Having served on the Village Board for the last four years, I have noticed a curious term that pops up from time to time. It is generally used by someone outside of our community as a description. Something or someone is identified as being very “Long Grovian,” and it has taken me a few years to properly nail down what that actually means. Is this an insult or a compliment? And I’m not really sure I can accurately identify the characteristics, but in an attempt to clarify, here goes…
Something is “Long Grovian” if it has a quaint, rural appeal. A resident wrote to me recently and used the term “pastoral” repeatedly. While I’m not aware of any shepherds tending to their flock here in town these days, I think this is a reference to our abundance of open space. Having large, wooded lots and many ponds and prairies in our backyard vistas gives a certain feel to our area that is certainly not typical of suburbia. Our low density lends a calm and bucolic feel to our neighborhoods, and the occasional deer or coyote crossing the roads adds to the rustic charm. To love Long Grove is also to have an appreciation of local history. Many of the buildings in our downtown crossroads date from the late 1800’s, and our covered bridge was constructed to appear as if it belongs to that era as well. Our Village Hall (pictured above) is a renovated tavern from the 1850’s, and gives a distinctive impression about our community to all who visit. But our “Long Grovian” ways mean that many things they did not have in the 1800’s are still absent today: public restrooms, wheelchair accessible buildings, wireless fire & sprinkler systems, city sewers, stoplights, and Lake Michigan water, to name a few.

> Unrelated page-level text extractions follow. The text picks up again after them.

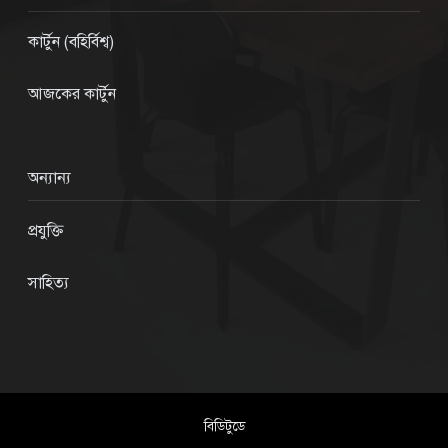
কার্টুন (বহির্বিশ্ব)
আজকের কার্টুন
অন্যান্য
প্রযুক্তি
সাহিত্য
বিডিটুডে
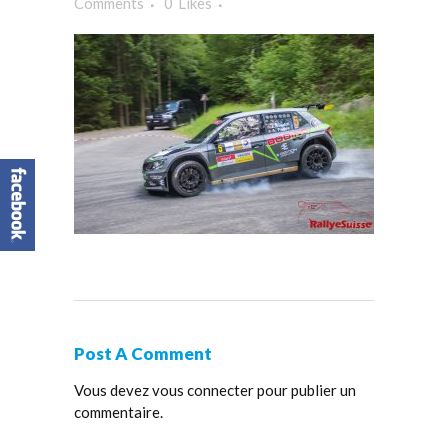
Comments
0
Likes
Post A Comment
Vous devez
vous connecter
pour publier un
commentaire.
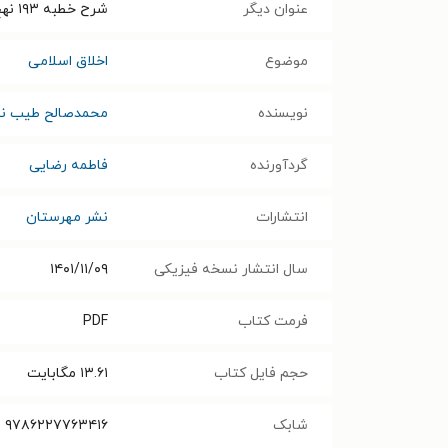
عنوان دیگر
شرح خطبه ۱۹۳ نهج البلاغه (خطبه متقین)
موضوع
اخلاق اسلامی
نویسنده
محمدصالح طیب نی
گردآورنده
فاطمه رضایی
انتشارات
نشر مهرستان
سال انتشار نسخه فیزیکی
۱۴۰۱/۱۱/۰۹
فرمت کتاب
PDF
حجم فایل کتاب
۱۳.۶۱
مگابایت
شابک
‭۹۷۸۶۲۲۷۷۶۳۴۱۶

Someone is “Long Grovian” if they embrace this agrarian vibe, along with a certain sense of self-sufficiency that comes along with it. An appreciation of nature and wildlife is necessary as well. I’m describing the kind of person who upon discovering racoons in the yard, would be inclined to feed them rather than immediately call the relocation specialists. Recently, a group of residents petitioned the Board to be allowed to keep chickens in our Village, and we do still have a few horse properties scattered about. True “Long Grovians” embrace our minimal government philosophy, and many place a high value on free will and understand that a certain degree of volunteerism and community involvement is required to operate with such a small municipal staff. I am also going to go out on a limb and say that many “Long Grovians” are viewed as economical, in a Mid-western thriftiness sort of way. I believe we also have a reputation of being stubborn about the protection of our green spaces, and for resisting urban sprawl and the related development that comes along with. But our unique character is seen as very compatible with the arts and artistically minded individuals, and this lends a distinctiveness to our historic downtown and to our festivals.

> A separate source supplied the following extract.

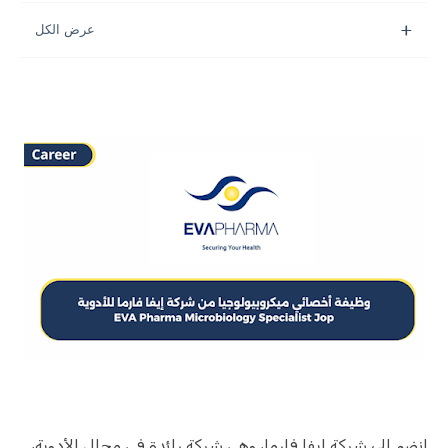
انضم إلى شركة إيفا فارما، وهي شركة رائدة في مجال الأدوية،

So how “Long Grovian” are you? I know many residents who would say they find nothing in this blog entry that remotely describes them. I will admit that I fit some of the stereotypes, but certainly not all. And in reality, there is no such thing as a “Long Grovian.” We are a collection of individuals who have chosen this community for a variety of very good reasons, many of which having nothing to do with wildlife and old buildings. Maybe it is the great schools, proximity to your job, O’Hare, or Chicago. Whatever it is that attracted you to Long Grove and keeps you here today, that is part of the attribute that makes you a true “Long Grovian.”